Avec un premier album sous le bras à l’âge de 30 ans, Émile considère que la pression était forte. Pas question de faux pas. Sa notoriété de comédien/scénariste/réalisateur lui pesait plutôt lourd sur les épaules. « J’ai traversé plusieurs processus créatifs dans une multitude de sphères, vu des créateurs travailler, été confronté à des hauts, des bas, des échecs. J’ai reçu des trophées et des mauvaises critiques. J’ai déjà un certain bagage, mais mon parcours est particulier et je ne me sens pas nécessairement blindé par rapport à ça. D’une part, c’est la première fois que je livre un objet aussi personnel où je suis l’élément central et c’est fragilisant. D’autre part, lorsque tu sors un disque à mon âge, ça ne peut pas être un coup de pratique. Il a été peaufiné, mûri, gossé pendant longtemps. J’avais l’impression de miser gros. Souvent, des personnalités tentent un saut en chanson et le résultat n’est pas heureux. Je ne voulais pas que ce disque soit un caprice de comédien de télévision, » affirme-t-il.
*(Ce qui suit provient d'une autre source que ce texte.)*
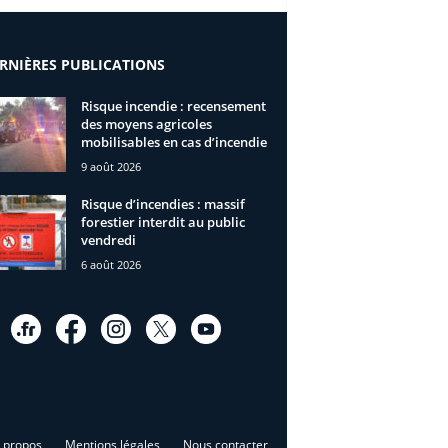
RNIÈRES PUBLICATIONS
Risque incendie : recensement
des moyens agricoles
mobilisables en cas d’incendie
9 août 2026
Risque d’incendies : massif
forestier interdit au public
vendredi
6 août 2026
 propos
Mentions légales
Nous contacter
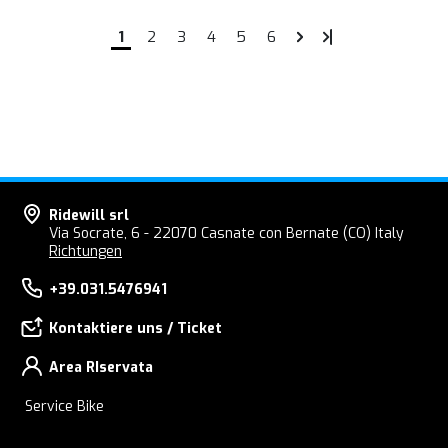
1
2
3
4
5
6
Ridewill srl
Via Socrate, 6 - 22070 Casnate con Bernate (CO) Italy
Richtungen
+39.031.5476941
Kontaktiere uns / Ticket
Area RIservata
Service Bike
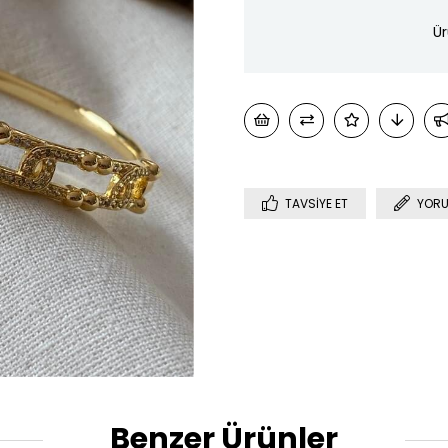
Ür
TAVSIYE ET
YORU
Benzer Ürünler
Fin observateur des travers de l’âme humaine, talentueux pianiste et habile raconteur, Émile Proulx-Cloutier parvient diligemment à concilier sa carrière d’auteur-compositeur-interprète et ses nombreuses autres activités dans la sphère artistique. « J’ai de l’admiration pour des gens comme Robert Morin et Robert Lepage qui parviennent à tout faire, les petits comme les grands projets. Tous les métiers que je pratique sont faits de moments pleins et vides. Il y a des saisons où il ne se passe rien comme acteur. Sur le plan créatif, j’essaie d’organiser ma vie afin de toujours avoir un ou deux projets intéressants à la fois. Peu importe le médium. J’aime multiplier les rencontres de création. Toute ma vie, j’ai réussi à travailler de la sorte. Je serais malheureux dans une monoculture. Je suis fait comme ça. C’est profondément ancré dans ma nature. »

Si l’industrie musicale actuelle est vacillante, Proulx-Cloutier ne s’inquiète pas outre mesure. Il croit fermement que le public demeure curieux et affamé d’histoires et de poésie et que l’artiste moderne doit miser sur la scène. « Lorsque je pense au nombre de disques que j’ai vendus et à quoi pourrait correspondre ce chiffre il y a 20 ans, ça me fait rire! Mais il y aura toujours cette soif pour faire vivre des expériences aux gens en spectacle. Et c’est sur ça qu’on doit bâtir pour les prochaines années. Il faut trouver une façon vivante et personnelle de livrer ce qu’on fait. Je crois qu’on peut faire vivre des effets de montagnes russes aux gens avec de petits moyens. Il faut rester accessible, pertinent et intéressant. Le public, le “vrai monde” est prêt à s’aventurer beaucoup plus loin que ce l’on croit. Il y a moyen de leur parler, de les faire tripper. On est rendu à une époque où les modes se superposent. Ce qui est ancien et nouveau peuvent cohabiter. Je ne vénère pas les formes. Je vénère ce qui est vrai, juste et fait avec courage. »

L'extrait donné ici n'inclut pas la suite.